Another gripe is with Mulder. In the original show he was prone to believing in whatever situation he and his partner happened to find themselves in without hesitation. Giant flukeworm monster. Yes. A dude can predict the day of his own death and the deaths of others. Of course. Bees are being used to carry a parasitic alien virus that will impregnate the human population with otherworldly beings. Why not. But never in a million years would I buy the fact that one girl would be able to spin a tale so ridiculous to Mulder that he would throw out everything he knows to be true and has experienced personally. It almost felt insulting, as if Carter was trying to purposely move away from the alien colonization storyline once and for all, just as he did during the Duchovny-less years with that super soldier crap, by having one of the main characters spit on his own beliefs. When Mulder started preaching to Scully about how, “We’ve all been lied to!” I inwardly groaned, as did Scully during those scenes. 

Outside of that, I found this to be a somewhat successful return for The X-Files. I really enjoyed the interplay between Mulder and Scully, all the sights we are given access to that revolve around the mythology plotline were cool and fun (loved the UFO hybrid ship that can fold space), and it left me feeling a little excited to see where the show is headed during its limited run.

However, I do feel that series creators need to stop directing their own shows. Vince Gilligan (formerly of The X-Files) directed several key episodes of Breaking Bad.
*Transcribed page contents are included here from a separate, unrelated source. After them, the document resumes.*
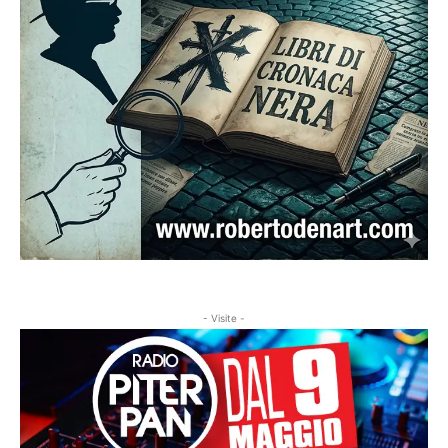
- Visite -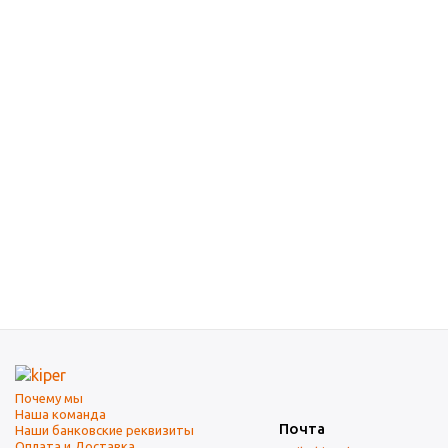
Почему мы
Наша команда
Почта
Наши банковские реквизиты
Оплата и Доставка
Joss Whedon helmed various episodes of Buffy the Vampire Slayer, Angel, Firefly, Dollhouse and Agents of SHIELD. And Chris Carter joins the ever-growing list (he also directed I Want to Believe). Some made the transition successfully. Actually everyone I mentioned has… except Chris Carter. I have no problem with him personally, but Carter has absolutely no visual style. This episode is boring to look at despite all the cool events going on and the chemistry of the two main stars. It’s almost like he pulled a George Lucas and just said “Stand there and you know the rest” to his actors. Let the people who actually have experience take the reigns please. With other modern day television shows looking more like big budget Hollywood fare The X-Files feels like a relic of the past in the visual department.
But like I said, I kind of enjoyed the episode as a whole despite its faults. Sure there are things that bugged me. I’m a longtime fan. Of course things will seem out of place and awkward after all this time goes by. It will never be EXACTLY the same as the original. The actors have aged considerably, technology has improved, storytelling techniques for television have evolved and the way people watch television has even changed completely. Just like the original run, I’m sure this will settle into a groove just fine. I’m just glad the show is back where it belongs. But 6 episodes?! 6?! Really? Agent Carter is getting 10 episodes (I’m not digging on the current season so if it ends here I’ll be okay with it), but The X-Files only gets 6. Lamesauce.

But please, Chris Carter, no more movies. I was shocked to see how many millions of people tuned in for this premiere episode despite the quality of The X-Files: I Want to Believe. In fact, I’m surprised I even watched it after that joke of a flick. But will The X-Files return to television again if this run is a huge hit? Only time will tell.